Background: The levels of 5 minerals namely; lead, arsenic, mercury, cadmium, and aluminum were assessed in 10 medicinal plants sampled from 5 different geographical locations to determine the effect of location on the plants' mineral content. Materials and Methods: Atomic absorption spectrophotometry (wet digestion) was used for the analyzes, and content of the minerals per sample was expressed as μg/g. The levels of minerals were compared to their limit specification for herbs and daily total intake of these minerals.
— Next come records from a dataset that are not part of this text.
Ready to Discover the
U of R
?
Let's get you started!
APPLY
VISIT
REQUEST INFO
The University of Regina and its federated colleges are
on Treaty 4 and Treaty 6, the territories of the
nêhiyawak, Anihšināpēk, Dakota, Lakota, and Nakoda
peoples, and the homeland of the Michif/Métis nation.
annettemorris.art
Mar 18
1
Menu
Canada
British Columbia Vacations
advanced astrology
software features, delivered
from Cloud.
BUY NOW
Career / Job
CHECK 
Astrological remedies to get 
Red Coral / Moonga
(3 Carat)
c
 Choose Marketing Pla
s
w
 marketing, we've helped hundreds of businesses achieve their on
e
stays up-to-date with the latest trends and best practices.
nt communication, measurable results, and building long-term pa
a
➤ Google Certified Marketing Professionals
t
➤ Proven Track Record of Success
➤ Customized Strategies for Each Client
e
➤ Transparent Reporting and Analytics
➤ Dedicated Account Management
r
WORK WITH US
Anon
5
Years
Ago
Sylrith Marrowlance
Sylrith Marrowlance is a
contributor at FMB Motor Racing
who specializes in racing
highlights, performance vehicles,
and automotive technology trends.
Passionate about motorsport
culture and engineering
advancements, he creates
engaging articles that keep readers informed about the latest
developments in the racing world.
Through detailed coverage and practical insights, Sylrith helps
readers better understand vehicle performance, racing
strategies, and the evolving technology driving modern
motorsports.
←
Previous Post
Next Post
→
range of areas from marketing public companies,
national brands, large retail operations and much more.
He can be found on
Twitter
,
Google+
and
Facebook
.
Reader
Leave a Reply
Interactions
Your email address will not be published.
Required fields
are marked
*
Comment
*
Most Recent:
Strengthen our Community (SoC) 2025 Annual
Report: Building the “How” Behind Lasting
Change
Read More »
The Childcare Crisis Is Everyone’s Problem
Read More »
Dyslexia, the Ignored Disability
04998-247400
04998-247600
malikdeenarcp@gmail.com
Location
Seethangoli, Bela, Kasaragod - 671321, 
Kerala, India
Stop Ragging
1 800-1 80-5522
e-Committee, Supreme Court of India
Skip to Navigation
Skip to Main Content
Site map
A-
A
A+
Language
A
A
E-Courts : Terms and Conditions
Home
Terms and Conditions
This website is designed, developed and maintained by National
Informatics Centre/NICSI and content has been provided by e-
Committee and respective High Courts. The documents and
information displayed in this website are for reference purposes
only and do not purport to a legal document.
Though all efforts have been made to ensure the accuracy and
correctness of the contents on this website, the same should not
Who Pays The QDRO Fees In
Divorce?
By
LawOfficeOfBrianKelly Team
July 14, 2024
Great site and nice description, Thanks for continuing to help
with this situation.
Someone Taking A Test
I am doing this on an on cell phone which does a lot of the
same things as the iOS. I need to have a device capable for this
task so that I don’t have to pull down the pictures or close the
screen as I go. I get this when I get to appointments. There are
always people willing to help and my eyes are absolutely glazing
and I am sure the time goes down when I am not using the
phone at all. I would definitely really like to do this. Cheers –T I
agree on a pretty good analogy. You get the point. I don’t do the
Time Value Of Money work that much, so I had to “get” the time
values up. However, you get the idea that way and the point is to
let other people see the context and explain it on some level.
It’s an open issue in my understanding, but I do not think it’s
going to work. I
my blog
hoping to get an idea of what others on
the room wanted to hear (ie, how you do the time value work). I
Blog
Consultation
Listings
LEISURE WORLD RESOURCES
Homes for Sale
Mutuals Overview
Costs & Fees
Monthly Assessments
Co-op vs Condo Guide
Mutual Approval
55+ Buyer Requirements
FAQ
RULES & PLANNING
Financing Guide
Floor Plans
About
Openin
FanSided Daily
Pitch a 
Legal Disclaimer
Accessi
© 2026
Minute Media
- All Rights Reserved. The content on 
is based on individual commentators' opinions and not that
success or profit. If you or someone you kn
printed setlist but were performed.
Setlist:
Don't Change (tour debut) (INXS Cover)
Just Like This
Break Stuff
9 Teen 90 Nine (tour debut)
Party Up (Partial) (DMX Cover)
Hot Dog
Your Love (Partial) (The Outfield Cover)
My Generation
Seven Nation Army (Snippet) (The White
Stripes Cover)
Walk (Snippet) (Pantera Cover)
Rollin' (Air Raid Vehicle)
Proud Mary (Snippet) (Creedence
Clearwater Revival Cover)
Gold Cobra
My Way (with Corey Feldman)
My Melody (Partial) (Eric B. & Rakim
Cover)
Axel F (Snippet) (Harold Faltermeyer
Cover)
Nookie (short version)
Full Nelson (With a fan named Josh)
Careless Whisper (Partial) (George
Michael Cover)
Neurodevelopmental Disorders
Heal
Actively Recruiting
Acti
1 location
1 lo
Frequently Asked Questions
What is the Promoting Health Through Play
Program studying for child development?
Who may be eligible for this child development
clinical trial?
A two-way analysis of variance, which tends to look at the effect of the location and the medicinal plant itself on the plants mineral content, was used in the statistical analysis. Results: Lead (Pb) was present in all plant species examined, except Ocimum gratissimum. One plant exceeded the maximum safety limit for lead. Cadmium was also detected in some of the medicinal plant species (44%) whilst majority were below the detection limit (0.002) representing 56%. 40% of the plant species exceeded the limit for cadmium. Mercury and arsenic in all the plant species were below the detection limit (0.001). Significant variation existed in mineral content for the various locations ( P ≤ 0.05). Conclusion: The findings generally suggest the variation in mineral levels for the various locations. Thus, our study has shown that same species of medicinal plants, growing in different environments, accumulates different levels of heavy metals.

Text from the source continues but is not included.